If a clean air bill is passed, some members of Congress might have to close factories in their districts because it would not be profitable to bring them up to emissions standards, or shut down soft coal mines because the bill would kill the market for high-sulfur coal.
Within an era of hyperpartisanship, opposition members can get their bases excited just by opposing the president's agenda.
Public policy looks very different from the perspective of congressional offices than it does from the Oval Office.
Congress makes the laws and the courts interpret them, that's what the constitutional relationship between the federal courts and Congress is all about.
The power of judicial review is not mentioned in the Constitution, but the Supreme Court has the job of deciding if laws and procedures are consistent with the Constitution.
The judiciary is independent of the other branches, but this selfsufficiency is only a matter of degree.
Congress is charged with setting up the lower federal courts and determining the salaries for judges, with the interesting constitutional provision that a judge's salary cannot be cut.
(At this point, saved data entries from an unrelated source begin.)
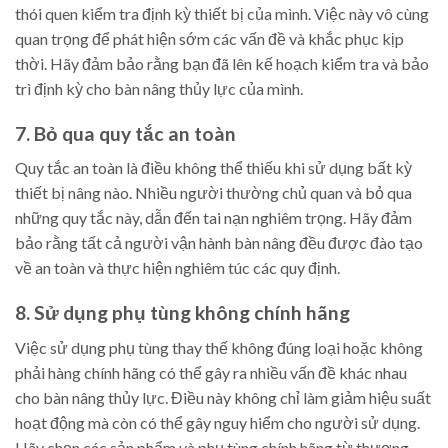
thói quen kiểm tra định kỳ thiết bị của mình. Việc này vô cùng
quan trọng để phát hiện sớm các vấn đề và khắc phục kịp
thời. Hãy đảm bảo rằng bạn đã lên kế hoạch kiểm tra và bảo
trì định kỳ cho bàn nâng thủy lực của mình.
7. Bỏ qua quy tắc an toàn
Quy tắc an toàn là điều không thể thiếu khi sử dụng bất kỳ
thiết bị nâng nào. Nhiều người thường chủ quan và bỏ qua
những quy tắc này, dẫn đến tai nạn nghiêm trọng. Hãy đảm
bảo rằng tất cả người vận hành bàn nâng đều được đào tạo
về an toàn và thực hiện nghiêm túc các quy định.
8. Sử dụng phụ tùng không chính hãng
Việc sử dụng phụ tùng thay thế không đúng loại hoặc không
phải hàng chính hãng có thể gây ra nhiều vấn đề khác nhau
cho bàn nâng thủy lực. Điều này không chỉ làm giảm hiệu suất
hoạt động mà còn có thể gây nguy hiểm cho người sử dụng.
Hãy chọn các sản phẩm và phụ tùng chính hãng từ thương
Congress has the power to decide which courts hear which cases.
Congress exerts power over the courts by passing laws that limit the courts' discretion to rule or impose sentences as judges think best.
In the 1980s, Congress passed strict drug laws that required mandatory sentences for offenders, but judges could not sentence someone for less than the minimum time that Congress defined in legislation.
Congress can remove the ability of federal courts and the Supreme Court to interpret constitutional issues by trying to amend the Constitution.
The Constitution gives both the House and the Senate great power, but it is done in a backhanded way known as checks and balances.
The Senate and the House have the same lawmaking functions, but they have to approve legislation.
They are checked by the courts and the president.
The legislature can't operate without the cooperation of the other two branches if it can demonstrate unusual internal strength and consensus.
There are checks and balances between the executive and judicial branches.